Fill spout or fill elbow may have frozen shut from sitting so long unused...










jeff.


----------



## bragl01 (Aug 7, 2006)

Sorry about that . . . what a rookie move. Frigidaire model FRS24WSGW1. The idea of the frozen tube makes good sense and your diagram closely resembles my units components. I'll try a defrost or maybe a blowdryer on the area of the tube. Thanks!


----------



## jeff1 (Dec 17, 2003)

The fill spout...










...should pull out from inside the freezer on your model.

The elbow...










...will only come out from the back of the refrigerator.



> I'll try a defrost or maybe a blowdryer on the area of the tube


A hair dryer works well, be careful of any plastic or foam parts, that they don't melt.

jeff.


----------



## carneywatson001 (Apr 29, 2015)

If the freezer temperature is above 10 degrees Fahrenheit (-12C), the ice maker will not produce ice cubes efficiently. The freezer temperature should be set between 0 and 5 degrees Fahrenheit (-18 to -15C) for the ice maker to work properly. If the freezer temperature is too high, ensure that the condenser coils are clear of debris and the condenser fan is working properly. In addition, check to see if frost has accumulated on the evaporator coils.
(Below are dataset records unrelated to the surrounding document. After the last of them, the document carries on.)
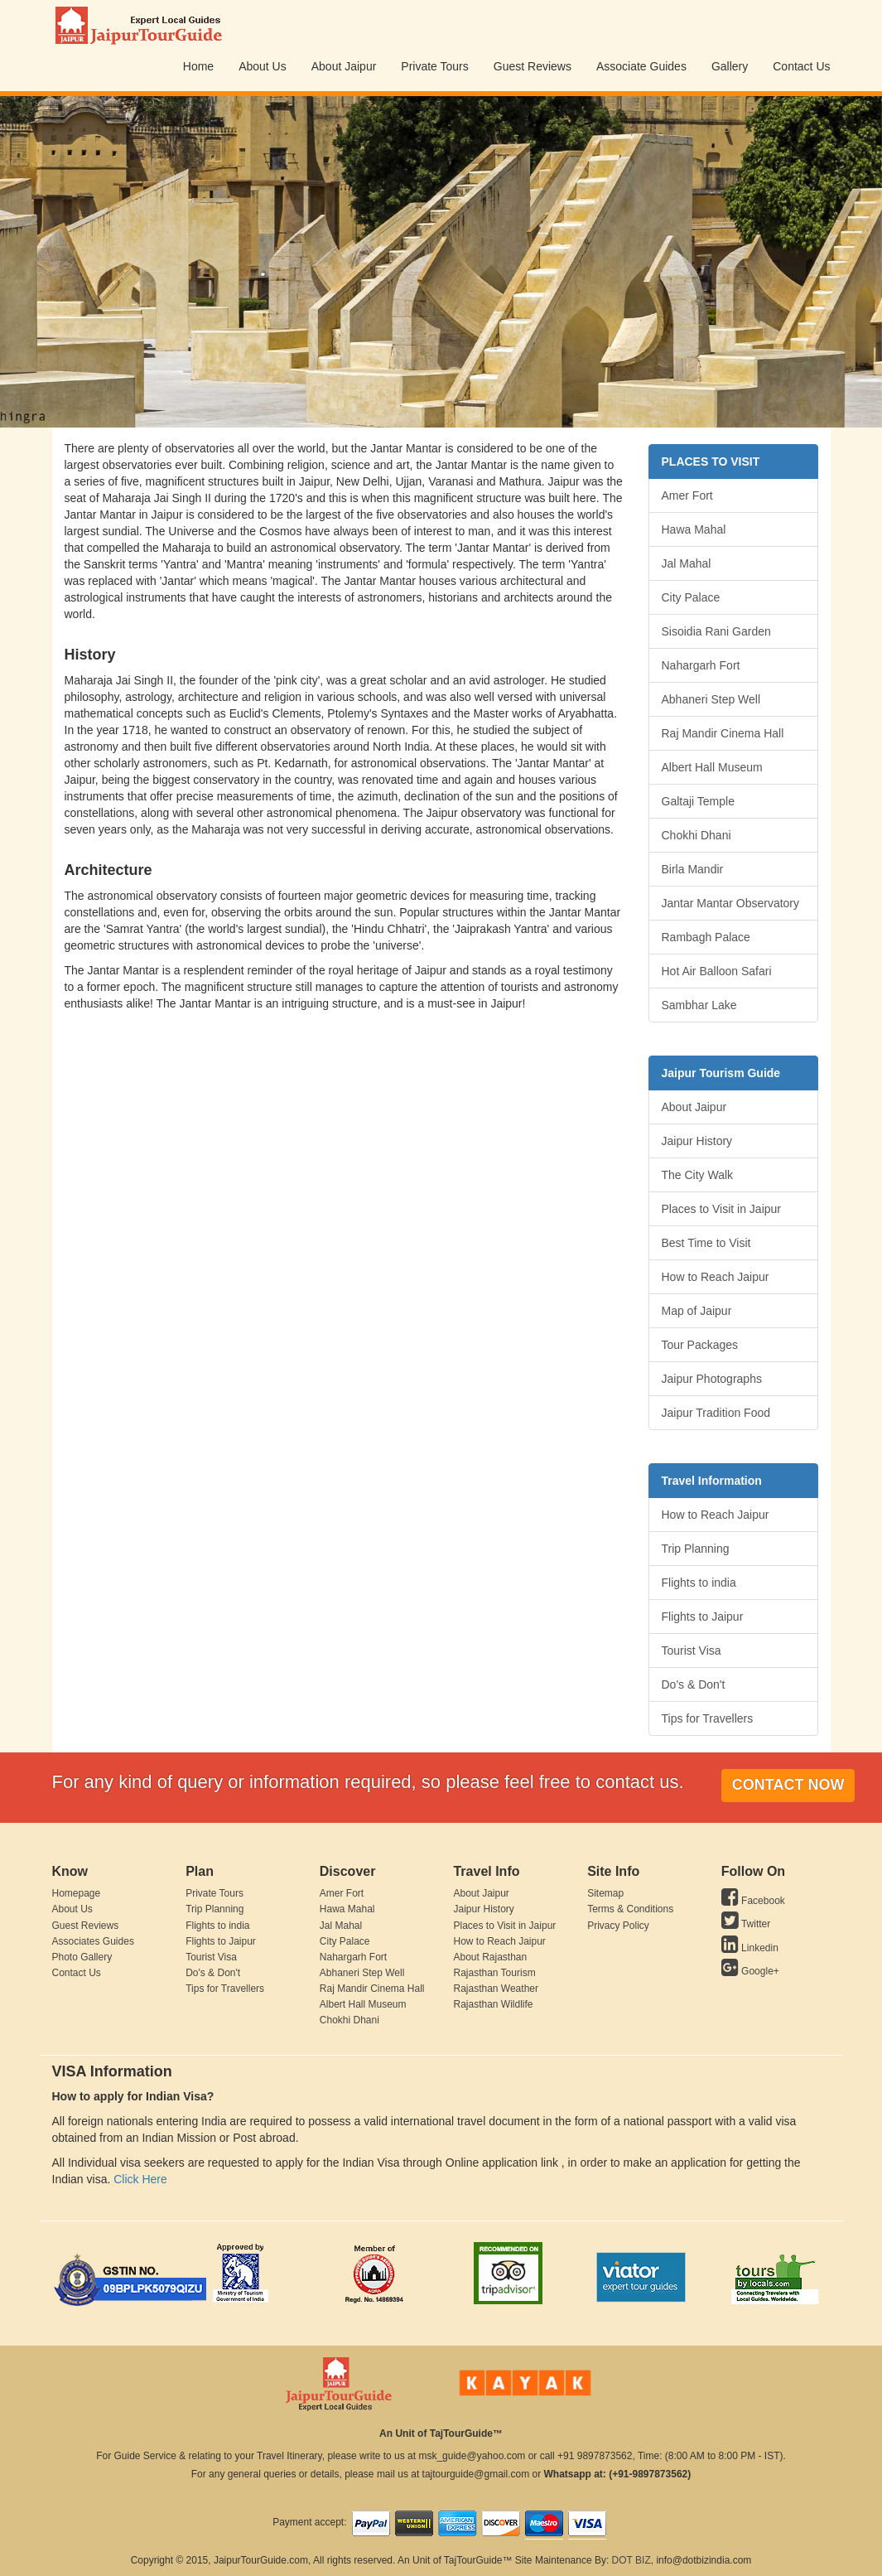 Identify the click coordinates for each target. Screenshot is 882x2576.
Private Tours (434, 66)
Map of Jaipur (697, 1310)
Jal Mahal (686, 563)
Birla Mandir (693, 869)
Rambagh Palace (706, 937)
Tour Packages (700, 1344)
If the evaporator coils are frosted over, part of the defrost system has likely failed.


----------



## danpik (Sep 11, 2011)

carneywatson001 said:


> If the freezer temperature is above 10 degrees Fahrenheit (-12C), the ice maker will not produce ice cubes efficiently. The freezer temperature should be set between 0 and 5 degrees Fahrenheit (-18 to -15C) for the ice maker to work properly. If the freezer temperature is too high, ensure that the condenser coils are clear of debris and the condenser fan is working properly. In addition, check to see if frost has accumulated on the evaporator coils. If the evaporator coils are frosted over, part of the defrost system has likely failed.


I am going to assume that since the original poster asked this question 9 years ago the problem has either been resolved or the frige has been replaced


----------